The mechanical nociceptive thresholds of the combination of butorphanol and DXM were significantly lower than that of DXM alone. This could be due to the dilution of DXM concentration when mixed with butorphanol solution as only DXM produced significant analgesia compared to nonsignificant analgesic effects of butorphanol in this study. In addition, the larger volume of the solution of combination of butorphanol and DXM (around 0.72 mL for an around 2 kg bird) might cause a leak of the drugs as compared to that of butorphanol and DXM alone.

Although the nociceptive thresholds of the combination group showed significant increases compared to the saline group at a few time points, this rise in nociceptive thresholds was not consistent. The fluctuations in thresholds could be due to the weak effect of diluted DXM or due to the interaction of the two drugs. Post-treatment sedation scores of the combination group significantly differed compared to the pre-treatment values but there was no significant difference between the combination and saline groups. This indicates a weak and nonsignificant sedative efficacy of the combination.
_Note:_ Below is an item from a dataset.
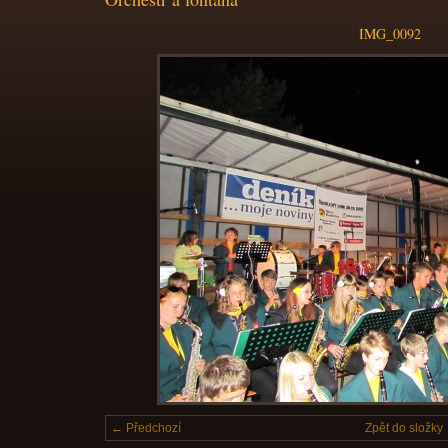
IMG_0092
← Předchozí
Zpět do složky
Sedation may be required for common clinical procedures (radiography, blood collection, physical examination, etc.) to reduce vocalization and stress response caused by manual restraint [10]. In the present study, DXM, administered singly at a dose of 80 µg/kg, had both sedative and analgesic effects from 5 to 120 min after the drug administration. Absence of analgesia and sedation observed in the butorphanol group could be due to a low Cmax of the drug at a dose of 2 mg/kg in the current study.

The doses of butorphanol and DXM used in this study were 2 mg/kg and 80 µg/kg, respectively. Intravenous butorphanol, and intranasal DXM combined with midazolam at these doses were shown to be effective in other studies in birds [7,12]. However, the results of this study indicated that butorphanol at a dose of 2 mg/kg administered by the IN route was not high enough to provoke satisfactory sedation and anti-nociception in chickens. Although a higher dose of IN butorphanol (3 mg/kg) combined with midazolam has been reported to be effective in producing rapid sedation in cockatiels [6], none of the previous studies has shown the effect of butorphanol alone after IN administration in birds.

The data generated from the present study can be used for extrapolation of dosing regimen for both the drugs in other bird species in which it is impossible to conduct such experiments. The extrapolation of data from one bird species to another bird species is more accurate as compared to extrapolation from mammals [26], but these data extrapolations should be made with caution.

5. Conclusions

Dexmedetomidine (80 µg/kg) after IN administration was effective in producing sedation and antinociception in broiler chickens, and the drug absorption was more rapid than that of DXM co-administered with butorphanol. However, the duration of the efficacy of DXM was short. Although the dosing interval of DXM appears to be about 2 h in chickens, it cannot be concluded as this preliminary study did not conduct the pharmacokinetic–pharmacodynamic modelling of the drug. The efficacy of butorphanol and butorphanol combined with DXM after IN administration need to be studied further probably with a dose higher than 2 mg/kg.